Ocean circulation is getting faster

ocean circulation

Acceleration (orange) and deceleration (blue) of ocean circulation. (Image: Shijian Hu)

How does climate change affect global ocean currents? So far, scientists have assumed that warming tends to weaken many currents. But now a study shows that global ocean circulation has instead accelerated significantly in the past 30 years. Accordingly, the kinetic energy of the currents has increased on average by 15 percent per decade since 1990. This trend is particularly pronounced in all tropical sea basins, as the researchers report. A major cause of this acceleration appears to be the increase in wind speeds over the same period.

The great currents of the oceans are an important player in the Earth’s climate system. Because they store a large part of the heat provided by the sun and thus act as a climate buffer. Around 90 percent of the heat generated by the anthropogenic greenhouse effect has also been absorbed by the oceans in recent decades. At the same time, the oceans distribute the heat they absorb with the water masses from the tropical regions to the cooler waters of the higher latitudes, thus ensuring temperature compensation. It is therefore important to know how the ocean circulation changes under the influence of climate change. So far, however, there has been conflicting data. Accordingly, some currents such as the North Atlantic Circulation seem to be weakening, while others, including some Pacific flow patterns, have accelerated.

Currents accelerated

“However, due to the lack of systematic, direct observation data, it remained controversial whether there is a global trend in ocean circulation,” explain Shijian Hu from the Chinese Academy of Sciences and his colleagues. To clarify this question, they have now evaluated observation data from a global buoy measurement network that has been supplying data on ocean currents from the surface to a depth of around 2000 meters since 1959. In addition to this Global Marine Argo Atlas, the researchers used other series of measurements and twelve different numerical simulations to determine the kinetic energy of the oceans and the resulting behavior.

The evaluations showed: Before 1990 there were hardly any uniform trends in the ocean circulation, the changes from one decade to the next were different and insignificant. After this point in time, however, this changed: “All data records point to a common rising trend,” report Hu and his team. “In the period from 1990, the kinetic energy of the oceans increased by around 137 billion joules per decade – this corresponds to an increase of 15 percent compared to the climatological mean.” According to the researchers, the entire system of ocean currents, particularly in the accelerated significantly in the past 20 years.

Wind as the main drive

This trend towards faster currents is detectable in all large sea basins and down to a depth of 2000 meters, as the researchers report. The increase in kinetic energy has gradually continued from the surface to the depths. From the mid-1990s, this trend was then detectable into the deep sea. The acceleration of ocean currents is most evident in the tropics: there, the kinetic energy of the oceans increased significantly more than in the higher latitudes, as the evaluations showed. A closer examination also showed that the acceleration of ocean currents cannot be explained by long-term natural fluctuations alone. “This trend has been far stronger than natural variability in the past two decades and does not match the Pacific Decadal Oscillation,” said Hu and his team.

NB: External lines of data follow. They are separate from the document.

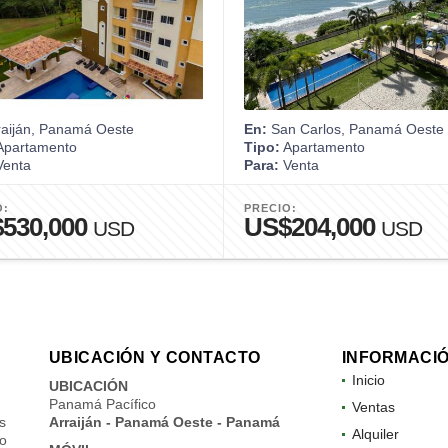
raiján, Panamá Oeste
En:
San Carlos, Panamá Oeste
partamento
Tipo:
Apartamento
enta
Para:
Venta
O:
PRECIO:
530,000
US$204,000
USD
USD
UBICACIÓN Y CONTACTO
INFORMACI
Inicio
UBICACIÓN
Panamá Pacífico
Ventas
s
Arraiján - Panamá Oeste - Panamá
Alquiler
do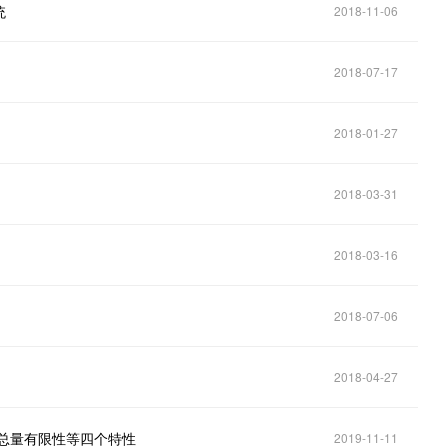
统
2018-11-06
2018-07-17
2018-01-27
2018-03-31
2018-03-16
2018-07-06
2018-04-27
总量有限性等四个特性
2019-11-11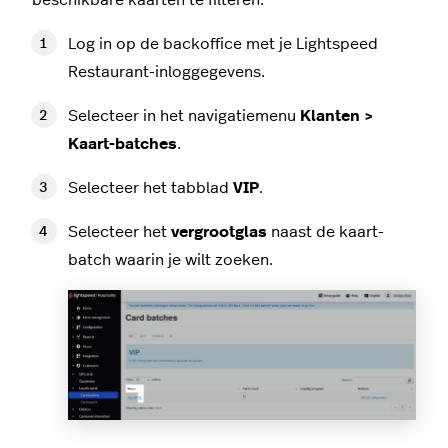
Log in op de backoffice met je Lightspeed
Restaurant-inloggegevens.
Selecteer in het navigatiemenu
Klanten >
Kaart-batches
.
Selecteer het tabblad
VIP
.
Selecteer het
vergrootglas
naast de kaart-
batch waarin je wilt zoeken.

Instead, the researchers see the main driving force behind this trend in an increase in winds. Model analysis of six global weather data sets showed that the average wind speeds over the oceans have increased measurably in recent decades. On average, the winds accelerated by 1.9 percent per decade, as Hu and his colleagues found. “The spatial pattern of wind speeds over most ocean basins matches that of ocean behavior,” they report. The wind speed in the tropical regions has increased far more than in the higher latitudes. “These results suggest that the increased energy input from the wind has helped accelerate global ocean circulation,” said Hu and his team. They see global warming as the main cause of the increasing wind.